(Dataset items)
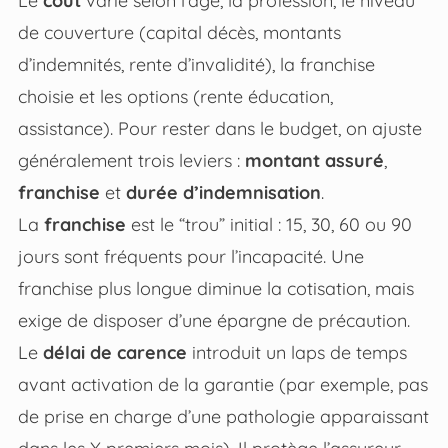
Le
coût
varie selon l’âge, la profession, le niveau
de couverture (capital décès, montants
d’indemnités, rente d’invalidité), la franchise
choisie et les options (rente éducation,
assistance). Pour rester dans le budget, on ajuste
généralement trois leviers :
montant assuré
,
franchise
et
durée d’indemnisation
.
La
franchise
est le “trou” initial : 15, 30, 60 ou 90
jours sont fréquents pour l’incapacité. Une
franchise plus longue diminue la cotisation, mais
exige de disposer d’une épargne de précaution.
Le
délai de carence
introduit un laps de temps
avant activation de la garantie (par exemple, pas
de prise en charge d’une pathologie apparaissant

* * *

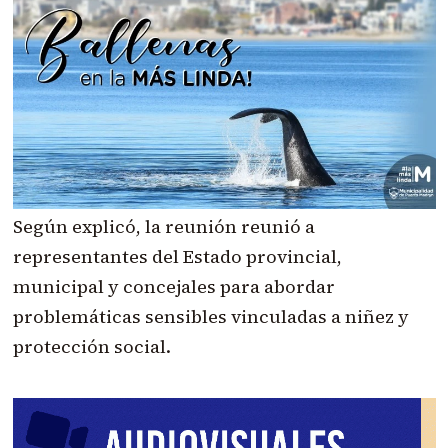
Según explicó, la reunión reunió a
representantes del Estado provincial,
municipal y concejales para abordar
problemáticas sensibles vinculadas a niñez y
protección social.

---

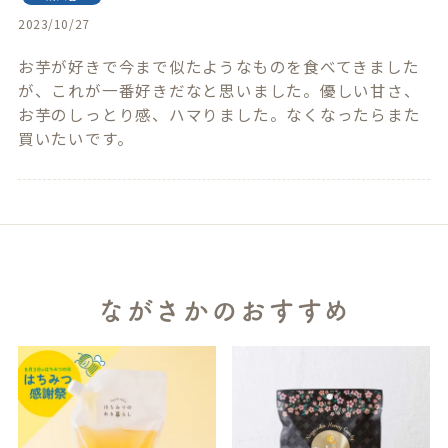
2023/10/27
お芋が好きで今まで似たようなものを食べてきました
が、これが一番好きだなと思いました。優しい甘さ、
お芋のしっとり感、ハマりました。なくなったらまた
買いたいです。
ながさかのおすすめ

YOUR TASK
Where the data above reaches the line holding "Según explicó, la reunión reunió a", begin printing, and stop after the line holding "protección social.". Each line must be reproduced exactly, with nothing else added.

EXERCISE RESULT
Según explicó, la reunión reunió a
representantes del Estado provincial,
municipal y concejales para abordar
problemáticas sensibles vinculadas a niñez y
protección social.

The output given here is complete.